Using emissions of di(2-ethylhexyl) phthalate (DEHP) from vinyl flooring (VF) as an illustrative example, we describe a fundamental approach that can be used to identify the important sources and pathways of exposure associated with phthalates in indoor material.
We used a three-compartment model to estimate the emission rate of DEHP from VF and the evolving exposures via inhalation, dermal absorption, and oral ingestion of dust in a realistic indoor setting.

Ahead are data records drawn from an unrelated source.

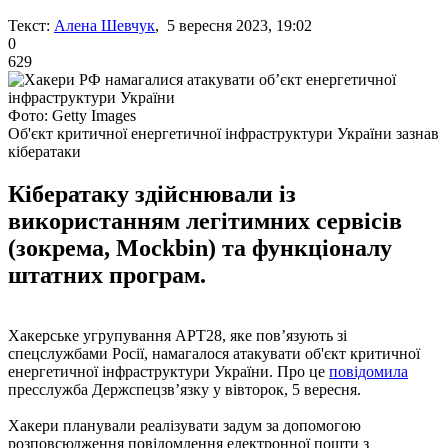
Текст:
Алена Шевчук
, 5 вересня 2023, 19:02
0
629
Фото: Getty Images
Об'єкт критичної енергетичної інфраструктури України зазнав
кібератаки
Кібератаку здійснювали із
використанням легітимних сервісів
(зокрема, Mockbin) та функціоналу
штатних програм.
Хакерське угрупування АРТ28, яке пов’язують зі
спецслужбами Росії, намагалося атакувати об'єкт критичної
енергетичної інфраструктури України. Про це
повідомила
пресслужба Держспецзв’язку у вівторок, 5 вересня.
Хакери планували реалізувати задум за допомогою
розповсюдження повідомлення електронної пошти з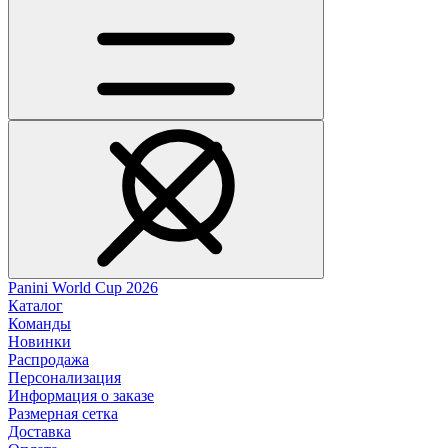
Panini World Cup 2026
Каталог
Команды
Новинки
Распродажа
Персонализация
Информация о заказе
Размерная сетка
Доставка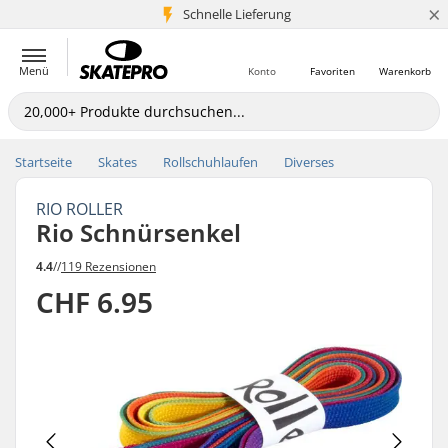
×
Schnelle Lieferung
5+ Mio. Kunden
Menü
Konto
Favoriten
Warenkorb
Startseite
Skates
Rollschuhlaufen
Diverses
RIO ROLLER
Rio Schnürsenkel
4.4
//
119 Rezensionen
CHF 6.95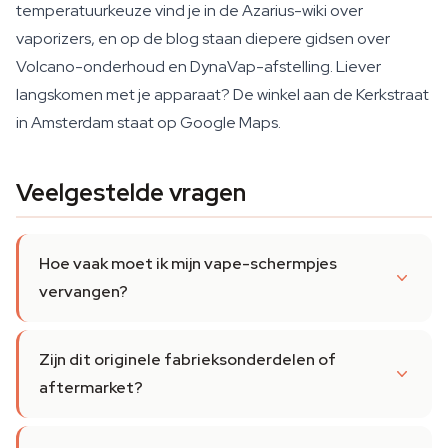
temperatuurkeuze vind je in de Azarius-wiki over
vaporizers, en op de blog staan diepere gidsen over
Volcano-onderhoud en DynaVap-afstelling. Liever
langskomen met je apparaat? De winkel aan de Kerkstraat
in Amsterdam staat op Google Maps.
Veelgestelde vragen
Hoe vaak moet ik mijn vape-schermpjes
vervangen?
Zijn dit originele fabrieksonderdelen of
aftermarket?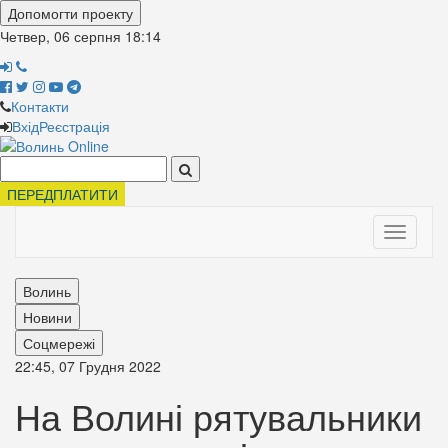
Допомогти проекту
Четвер, 06 серпня
18:14
Контакти
Вхід
Реєстрація
Поиск:
ПЕРЕДПЛАТИТИ
Toggle
navigati
Волинь
Новини
Соцмережі
22:45, 07 Грудня 2022
На Волині рятувальники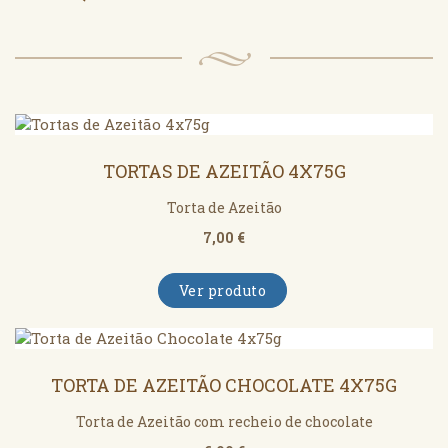
TORTAS DE AZEITÃO 4X75G
Torta de Azeitão
7,00 €
Ver produto
TORTA DE AZEITÃO CHOCOLATE 4X75G
Torta de Azeitão com recheio de chocolate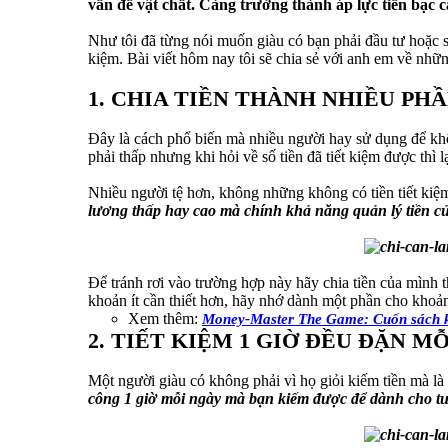
vấn đề vật chất. Càng trưởng thành áp lực tiền bạc 
Như tôi đã từng nói muốn giàu có bạn phải đầu tư hoặc 
kiệm. Bài viết hôm nay tôi sẽ chia sẻ với anh em về nhữn
1. CHIA TIỀN THÀNH NHIỀU PH
Đây là cách phổ biến mà nhiều người hay sử dụng để khô
phải thấp nhưng khi hỏi về số tiền đã tiết kiệm được thì lạ
Nhiều người tệ hơn, không những không có tiền tiết kiệm 
lương thấp hay cao mà chính khả năng quản lý tiền củ
Để tránh rơi vào trường hợp này hãy chia tiền của mình
khoản ít cần thiết hơn, hãy nhớ dành một phần cho khoản
Xem thêm:
Money-Master The Game: Cuốn sách ki
2. TIẾT KIỆM 1 GIỜ ĐỀU ĐẶN M
Một người giàu có không phải vì họ giỏi kiếm tiền mà là
công 1 giờ mỗi ngày mà bạn kiếm được để dành cho tư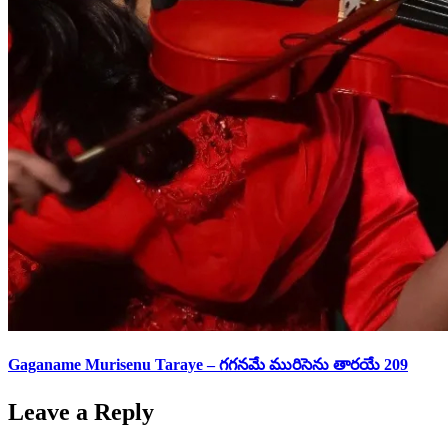
Gaganame Murisenu Taraye – గగనమే మురిసెను తారయే 209
Leave a Reply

A sensitivity analysis indicates that the VF source characteristics (surface area and material-phase concentration of DEHP), as well as the external mass-transfer coefficient and ventilation rate, are important variables that influence the steady-state DEHP concentration and the resulting exposure. In addition, DEHP is sorbed by interior surfaces, and the associated surface area and surface/air partition coefficients strongly influence the time to steady state. The roughly 40-fold range in predicted exposure reveals the inherent difficulty in using biomonitoring to identify specific sources of exposure to phthalates in the general population.
The relatively simple dependence on source and chemical-specific transport parameters suggests that the mechanistic modeling approach could be extended to predict exposures arising from other sources of phthalates as well as additional sources of other semivolatile organic compounds (SVOCs) such as biocides and flame retardants. This modeling approach could also provide a relatively inexpensive way to quantify exposure to many of the SVOCs used in indoor materials and consumer products.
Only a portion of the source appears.